8. Data preservation
Learning objectives
When you have completed this lesson, you will be able to:
- Explain the advantages of preserving data after project end.
- Describe what should be considered when determining what data will be preserved and how to preserve it.
- Draft your own data preservation plan.
____________________________________________________________
Why preserve data after your project?
When you reach the end of your project, you will have finalized the collection, processing and analysis of your data. You will likely capture your main conclusions in a document, such as a bachelor or master thesis. However, research data management does not end with the submission of your thesis. There is one last step to take: the preservation (also called ‘archiving’) of your digital data, physical material and relevant documentation. Data preservation is defined as the actions you take to ensure that your research data are kept in a way in which they remain available and usable, possibly for several years after your project. Data preservation is important because it will allow your future-self, other project members and your supervisor to revisit the material and understand how you conducted the project. This could provide insights useful for similar studies, and possibly allow the research data from your project to be reused in new projects.
____________________________________________________________
What to preserve
You do not necessarily have to preserve everything you produced in your project. You will have to decide what to keep and what to discard. For example, you could consider keeping:
- The data sets on which you base the conclusions described in your thesis. Perhaps you need to consult them again in the future when questions arise about your thesis?
- Any data that may end up being the basis of a scientific publication.
- Data that you assess to be valuable to others. Perhaps they can be used in another project?
- Data that were based on rare samples or specimens. These data are not easily recreated.
There may also be some data that you cannot preserve, for example:
- Personal data, if the participants have not consented to you keeping their data after project end.
- Confidential data, such as business information, if the contract with the company you worked with requires data destruction or a return of the data to the company.
- Very large data files or physical material, if there is insufficient storage space or funding to keep them.
- Any physical material that will deteriorate in quality over time so that they cannot be used for new projects.
Always discuss your plan for data preservation with your supervisor. What data do they want to be kept after the project? Are there any requirements or rules for data preservation in your research group, at your institute, or the place where you conducted your internship? Is it costly to preserve the digital data and material, and if so, are there sufficient resources available to cover these costs? Don’t limit your discussion to digital data only; also think about what to do with code and codebooks, (lab)books, specimens, samples, artifacts and any documentation in your project.
____________________________________________________________
Making a data preservation plan
It is a really good idea to make a plan for the preservation of the data, materials and documentation that you decide to keep after your project. You could describe your plans in your project’s data management plan. Consider the following questions:
Where should I preserve my data and material?

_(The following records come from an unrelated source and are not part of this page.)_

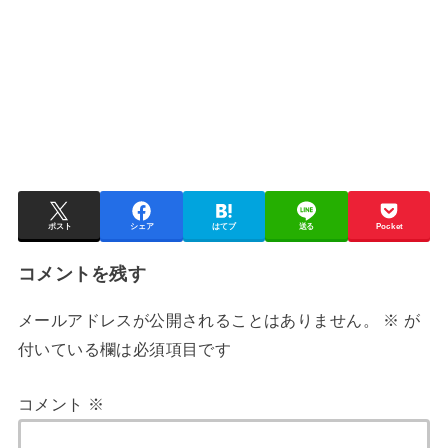
ポスト
シェア
はてブ
送る
Pocket
コメントを残す
メールアドレスが公開されることはありません。
※
が
付いている欄は必須項目です
コメント
※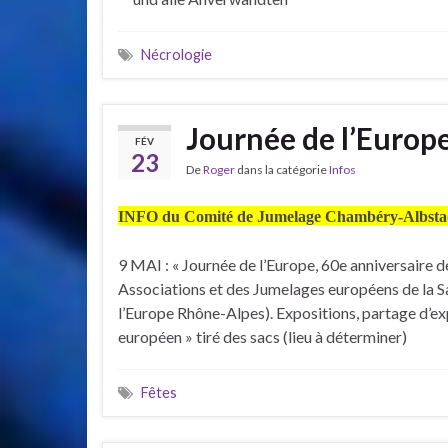
Nécrologie
Journée de l’Europ
FÉV
23
De
Roger
dans la catégorie
Infos
INFO du Comité de Jumelage Chambéry-Albsta
9 MAI : « Journée de l’Europe, 60e anniversaire d
Associations et des Jumelages européens de la 
l’Europe Rhône-Alpes). Expositions, partage d’ex
européen » tiré des sacs (lieu à déterminer)
Fêtes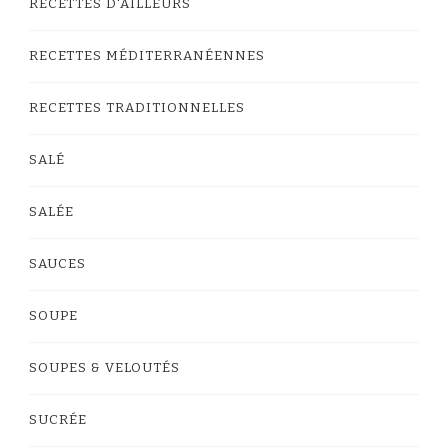
RECETTES D'AILLEURS
RECETTES MÉDITERRANÉENNES
RECETTES TRADITIONNELLES
SALÉ
SALÉE
SAUCES
SOUPE
SOUPES & VELOUTÉS
SUCRÉE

Where you should preserve your data after project end depends on a number of decisions:
- Who should have access to the data after the project?
Is it only you, or should your supervisor or other project members also have access? If it is the latter, you will have to store the data in a location that remains accessible to others (and perhaps yourself) when your enrolment at the university ends. This will require moving your data, for example from your personal university network (T) drive to the research group’s common network drive. Please note though, that you will not have access to this group drive yourself after the end of your enrollment.
- How long should your data be preserved?
The longer you want to keep your data, the more important it is to check whether that length of storage can be guaranteed. Your personal T-drive will close down three months after your enrollment ends, so it is not a good place to preserve data after storage. DeiC Storage (see lesson 6) guarantees 10 years of storage, and that may be sufficient for your data. If you end up publishing your data in a data repository (see lesson 7) this could also be a place to preserve data, but you will need to check the policy of the data repository to see how long they guarantee to store the data. If you work with normal data, not personal data or confidential data that is, (see lesson 6) you could also consider keeping a copy of the data on a portable hard drive that you keep stored at home.
Data repository vs. Data archive In Lesson 7 you were introduced to the concept ‘data repository’.
This is reflected in how the databases are set up and what functions they offer. Some data repositories also guarantee a minimum storage period (e.g. 10 years), whereas some data archives also offer sharing functionalities. In other words, you may also be able to use a data repository to preserve your data. In the end, your choice of data repository/archive depends on your needs. Always check the policies of the data repositories / archives to see what services they provide. |
What data format should my data be preserved in?
One consideration you should make is the format in which to save your digital data. Some file formats require specific software to be opened. Is it reasonable to expect that it is possible to access this software in 5 years from now? If the answer is ‘no’, it is best to preserve the data in a different format that can be opened and viewed on any operating system using any kind of software (‘open format’). Saving your data in open, unencrypted and uncompressed formats will make your data more usable in the future. If you can’t save your data in an open format, then make sure to include the name of the software needed to open the file in your project’s documentation (for example in a Readme file saved with your data, see Lesson 5)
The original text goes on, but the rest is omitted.